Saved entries
= = =
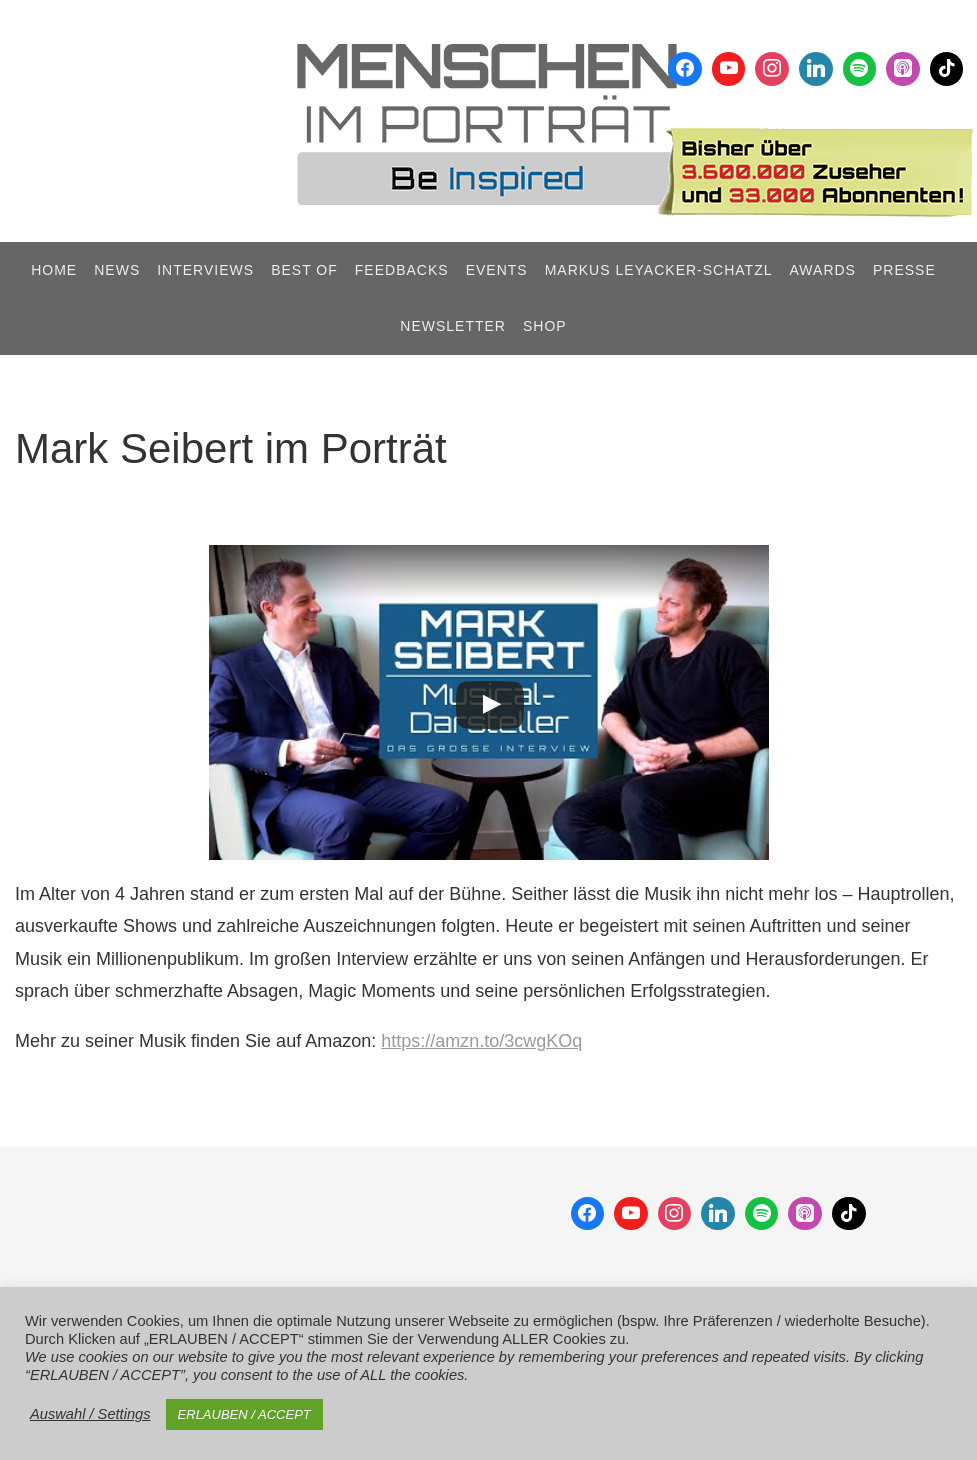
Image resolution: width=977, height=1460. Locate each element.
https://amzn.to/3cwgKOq (481, 1041)
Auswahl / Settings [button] (90, 1414)
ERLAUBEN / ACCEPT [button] (244, 1414)
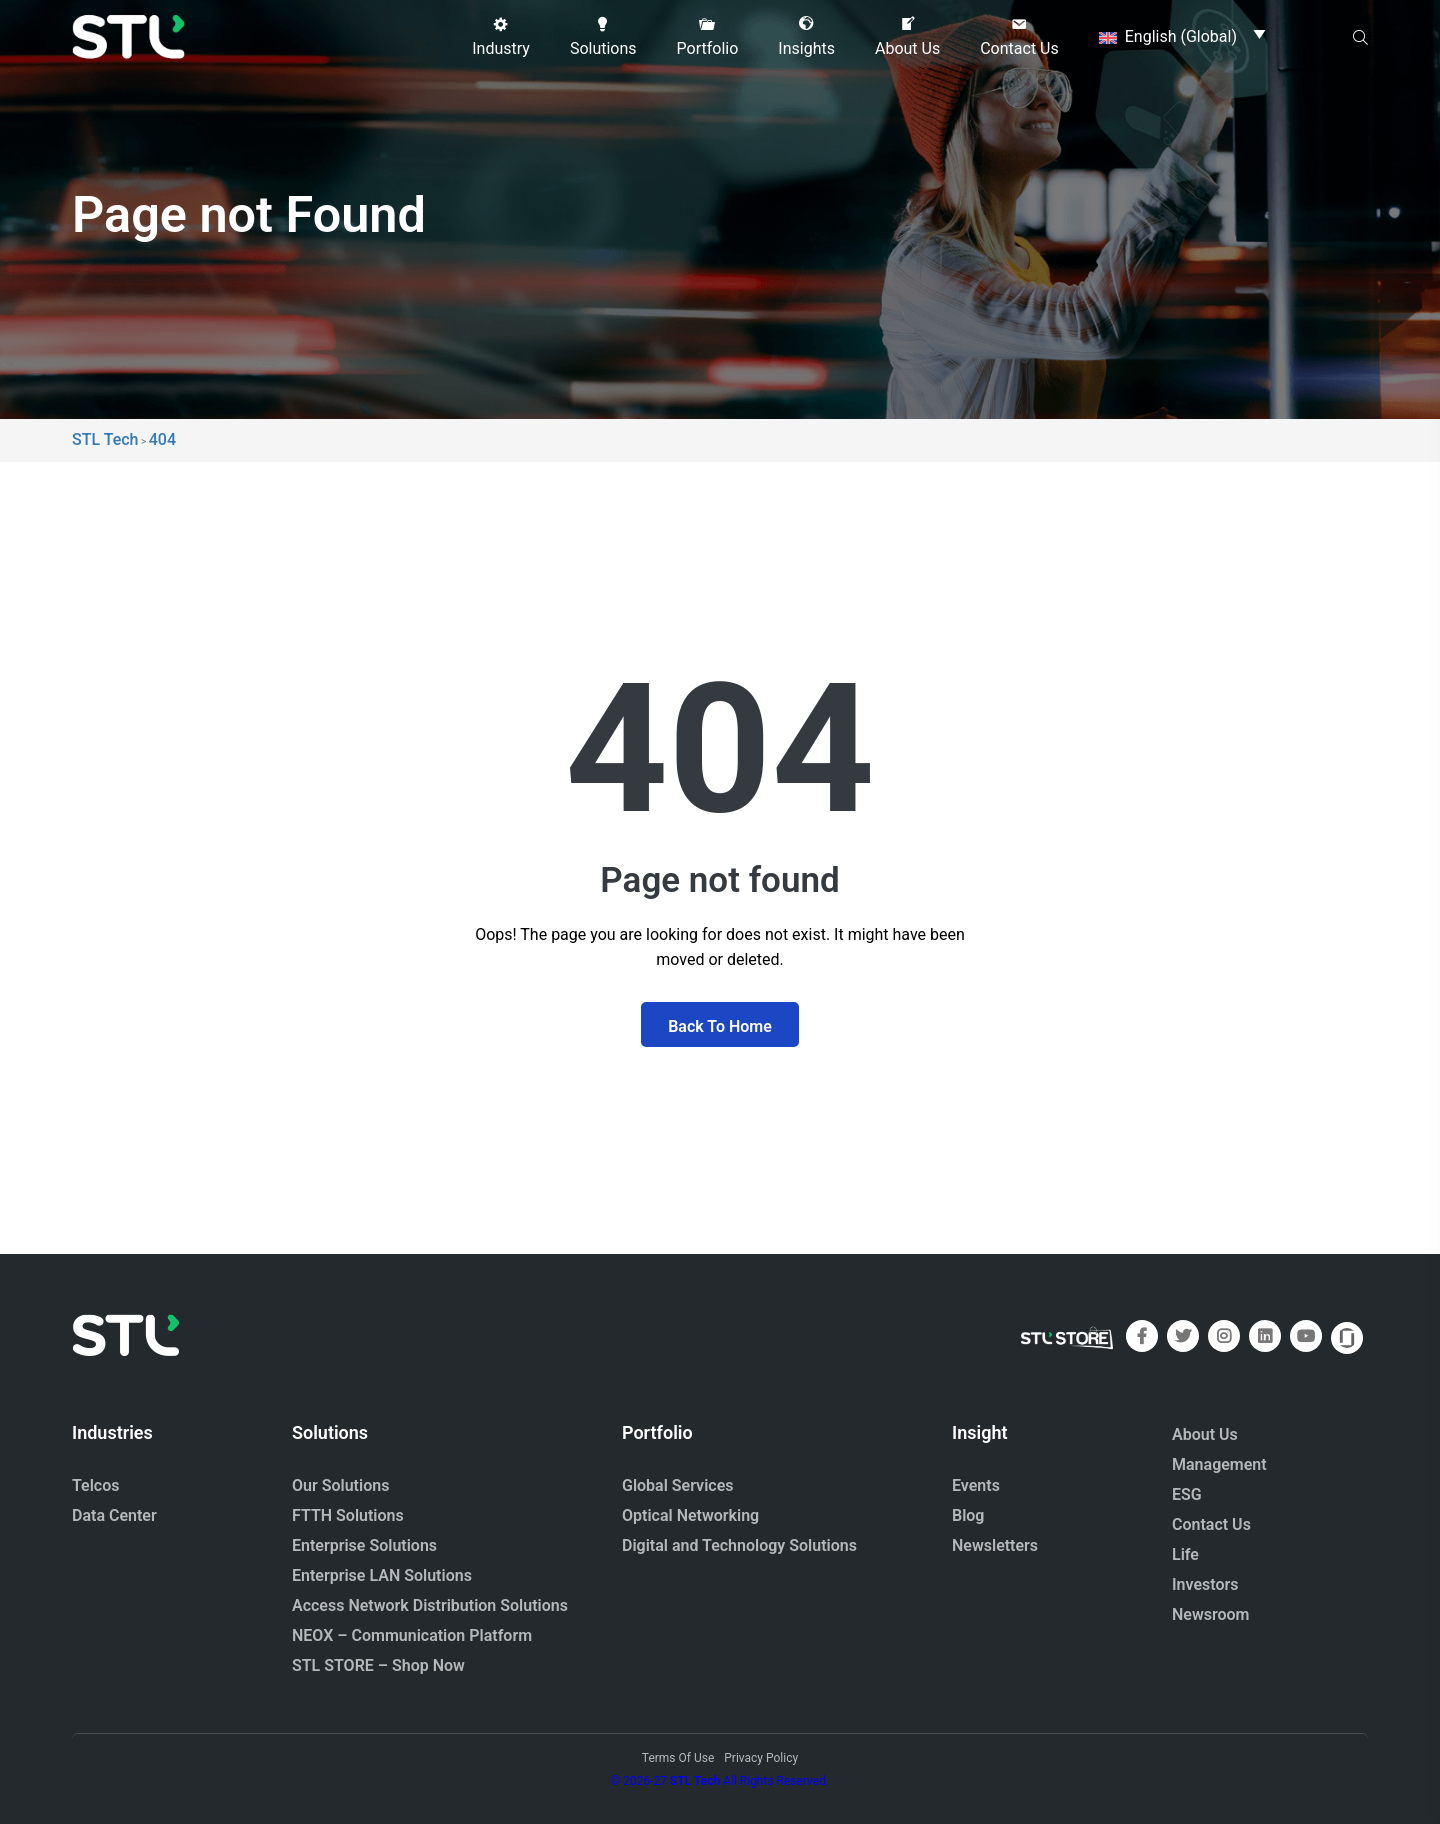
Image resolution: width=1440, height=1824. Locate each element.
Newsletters (995, 1545)
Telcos (96, 1485)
= = =
** Aim of the task **
Without the pictures, return all the entries above exactly as they stand.

** Written solution **
Image resolution: width=977, height=1460. Locate each element.
https://amzn.to/3cwgKOq (481, 1041)
Auswahl / Settings [button] (90, 1414)
ERLAUBEN / ACCEPT [button] (244, 1414)
Image resolution: width=1440, height=1824. Locate each element.
Newsletters (995, 1545)
Telcos (96, 1485)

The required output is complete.